AVAILABLE DATA ▸
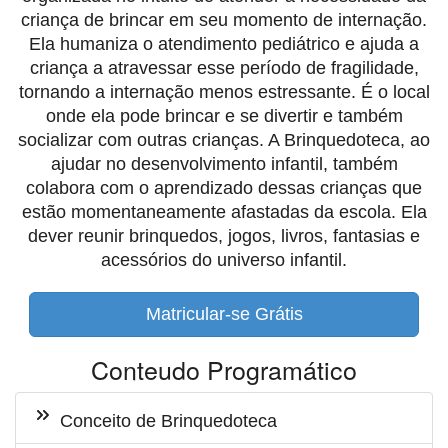
criança de brincar em seu momento de internação.
Ela humaniza o atendimento pediátrico e ajuda a
criança a atravessar esse período de fragilidade,
tornando a internação menos estressante. É o local
onde ela pode brincar e se divertir e também
socializar com outras crianças. A Brinquedoteca, ao
ajudar no desenvolvimento infantil, também
colabora com o aprendizado dessas crianças que
estão momentaneamente afastadas da escola. Ela
dever reunir brinquedos, jogos, livros, fantasias e
acessórios do universo infantil.
Matricular-se Grátis
Conteudo Programático
Conceito de Brinquedoteca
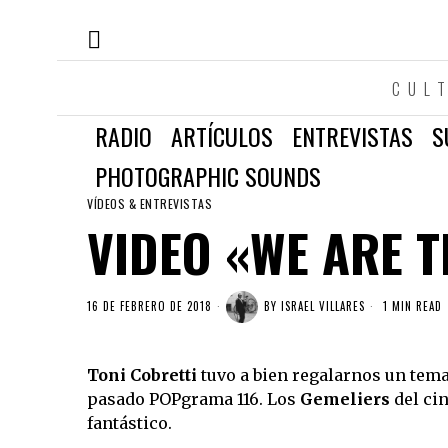
CUL
RADIO
ARTÍCULOS
ENTREVISTAS
S
PHOTOGRAPHIC SOUNDS
VÍDEOS & ENTREVISTAS
VIDEO «WE ARE T
16 DE FEBRERO DE 2018
BY
ISRAEL VILLARES
1 MIN READ
Toni Cobretti
tuvo a bien regalarnos un tema
pasado POPgrama 116. Los
Gemeliers
del cin
fantástico.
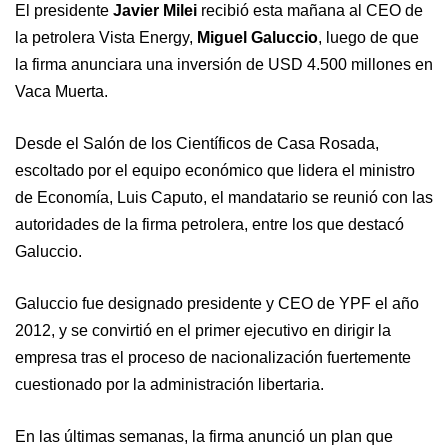
El presidente
Javier Milei
recibió esta mañana al CEO de
la petrolera Vista Energy,
Miguel Galuccio
, luego de que
la firma anunciara una inversión de USD 4.500 millones en
Vaca Muerta.
Desde el Salón de los Científicos de Casa Rosada,
escoltado por el equipo económico que lidera el ministro
de Economía, Luis Caputo, el mandatario se reunió con las
autoridades de la firma petrolera, entre los que destacó
Galuccio.
Galuccio fue designado presidente y CEO de YPF el año
2012, y se convirtió en el primer ejecutivo en dirigir la
empresa tras el proceso de nacionalización fuertemente
cuestionado por la administración libertaria.
En las últimas semanas, la firma anunció un plan que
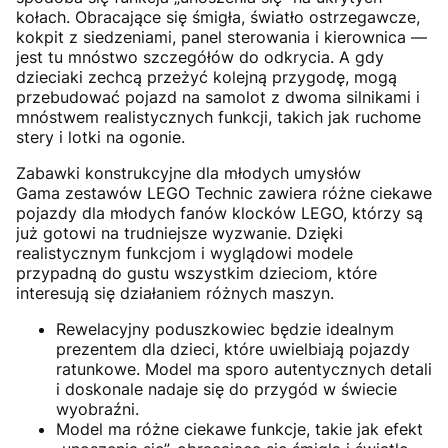
kołach. Obracające się śmigła, światło ostrzegawcze,
kokpit z siedzeniami, panel sterowania i kierownica —
jest tu mnóstwo szczegółów do odkrycia. A gdy
dzieciaki zechcą przeżyć kolejną przygodę, mogą
przebudować pojazd na samolot z dwoma silnikami i
mnóstwem realistycznych funkcji, takich jak ruchome
stery i lotki na ogonie.
Zabawki konstrukcyjne dla młodych umysłów
Gama zestawów LEGO Technic zawiera różne ciekawe
pojazdy dla młodych fanów klocków LEGO, którzy są
już gotowi na trudniejsze wyzwanie. Dzięki
realistycznym funkcjom i wyglądowi modele
przypadną do gustu wszystkim dzieciom, które
interesują się działaniem różnych maszyn.
Rewelacyjny poduszkowiec będzie idealnym
prezentem dla dzieci, które uwielbiają pojazdy
ratunkowe. Model ma sporo autentycznych detali
i doskonale nadaje się do przygód w świecie
wyobraźni.
Model ma różne ciekawe funkcje, takie jak efekt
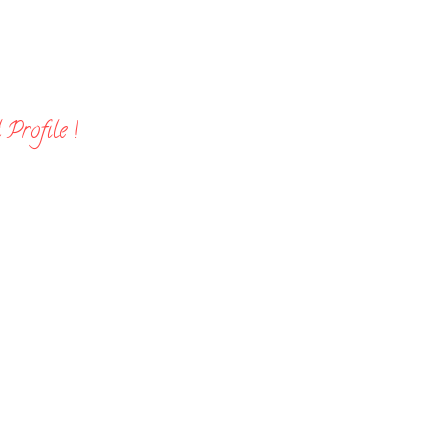
Profile !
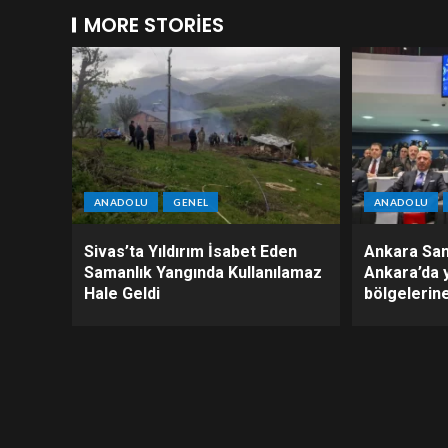
MORE STORIES
ANADOLU
GENEL
ANADOLU
Sivas’ta Yıldırım İsabet Eden
Ankara San
Samanlık Yangında Kullanılamaz
Ankara’da 
Hale Geldi
bölgelerine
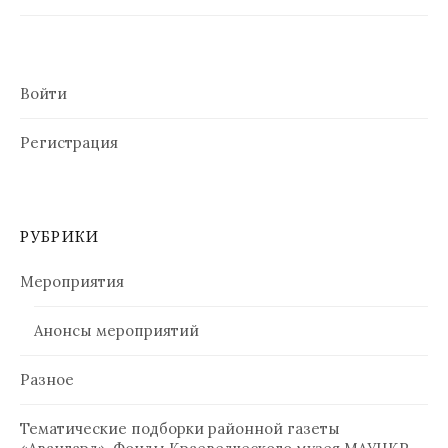
Войти
Регистрация
РУБРИКИ
Мероприятия
Анонсы мероприятий
Разное
Тематические подборки районной газеты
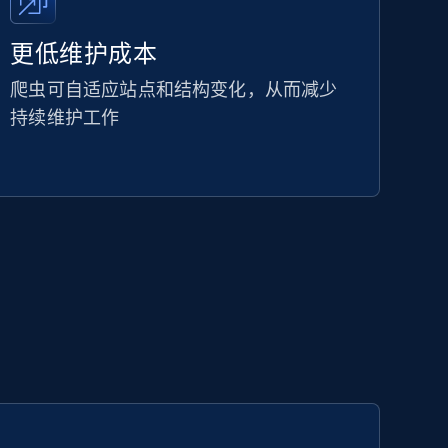
更低维护成本
爬虫可自适应站点和结构变化，从而减少
持续维护工作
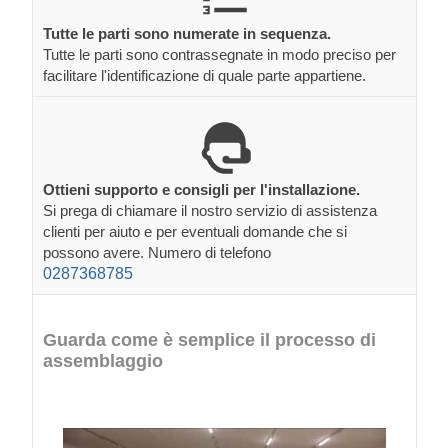
Tutte le parti sono numerate in sequenza.
Tutte le parti sono contrassegnate in modo preciso per
facilitare l'identificazione di quale parte appartiene.
Ottieni supporto e consigli per l'installazione.
Si prega di chiamare il nostro servizio di assistenza
clienti per aiuto e per eventuali domande che si
possono avere. Numero di telefono
0287368785
Guarda come è semplice il processo di
assemblaggio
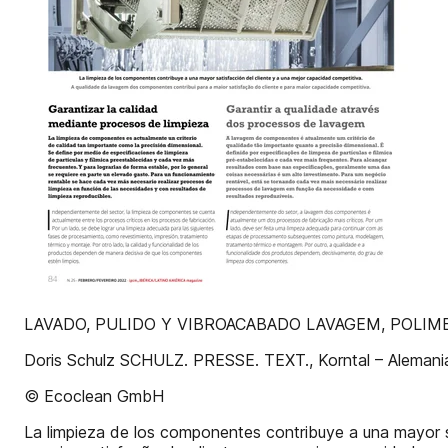
LAVADO, PULIDO Y VIBROACABADO LAVAGEM, POLI
Doris Schulz SCHULZ. PRESSE. TEXT., Korntal – Alemani
© Ecoclean GmbH
La limpieza de los componentes contribuye a una mayor s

WHAT THE TASK REQUIRES ▸ Apply a filter for "crianças" to the entries and show each line that passes.

RESULT OF THE TASK ▸
socializar com outras crianças. A Brinquedoteca, ao
colabora com o aprendizado dessas crianças que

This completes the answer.